[Data records]
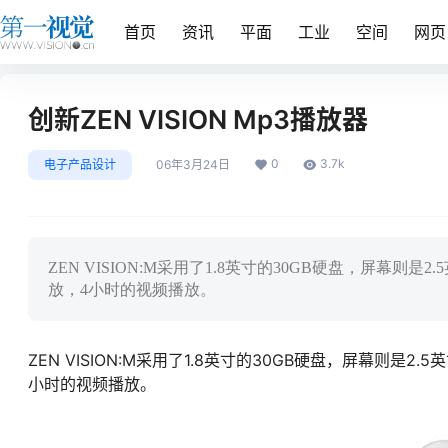
首页
资讯
平面
工业
空间
网页
创新ZEN VISION Mp3播放器
0
3.7k
电子产品设计
06年3月24日
ZEN VISION:M采用了1.8英寸的30GB硬盘，屏幕则
放，4小时的视频播放。
ZEN VISION:M采用了1.8英寸的30GB硬盘，屏幕则是
小时的视频播放。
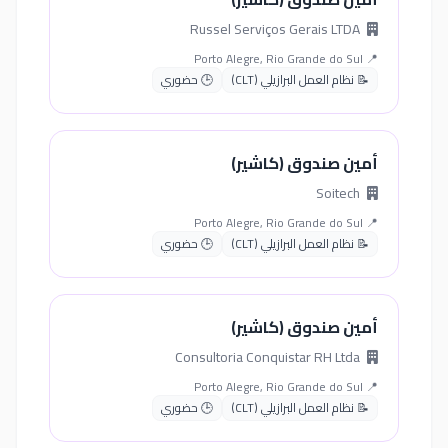
Russel Serviços Gerais LTDA
📍 Porto Alegre, Rio Grande do Sul
📝 نظام العمل البرازيلي (CLT)
🕒 حضوري
أمين صندوق (كاشير)
Soitech
📍 Porto Alegre, Rio Grande do Sul
📝 نظام العمل البرازيلي (CLT)
🕒 حضوري
أمين صندوق (كاشير)
Consultoria Conquistar RH Ltda
📍 Porto Alegre, Rio Grande do Sul
📝 نظام العمل البرازيلي (CLT)
🕒 حضوري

◆ PROBLEM DETAILS: Start at the first line and set down all of the data exactly, passing over the pictures.

◆ WRITTEN SOLUTION:
首页
资讯
平面
工业
空间
网页
创新ZEN VISION Mp3播放器
0
3.7k
电子产品设计
06年3月24日
ZEN VISION:M采用了1.8英寸的30GB硬盘，屏幕则
放，4小时的视频播放。
ZEN VISION:M采用了1.8英寸的30GB硬盘，屏幕则是
小时的视频播放。
Russel Serviços Gerais LTDA
📍 Porto Alegre, Rio Grande do Sul
📝 نظام العمل البرازيلي (CLT)
🕒 حضوري
أمين صندوق (كاشير)
Soitech
📍 Porto Alegre, Rio Grande do Sul
📝 نظام العمل البرازيلي (CLT)
🕒 حضوري
أمين صندوق (كاشير)
Consultoria Conquistar RH Ltda
📍 Porto Alegre, Rio Grande do Sul
📝 نظام العمل البرازيلي (CLT)
🕒 حضوري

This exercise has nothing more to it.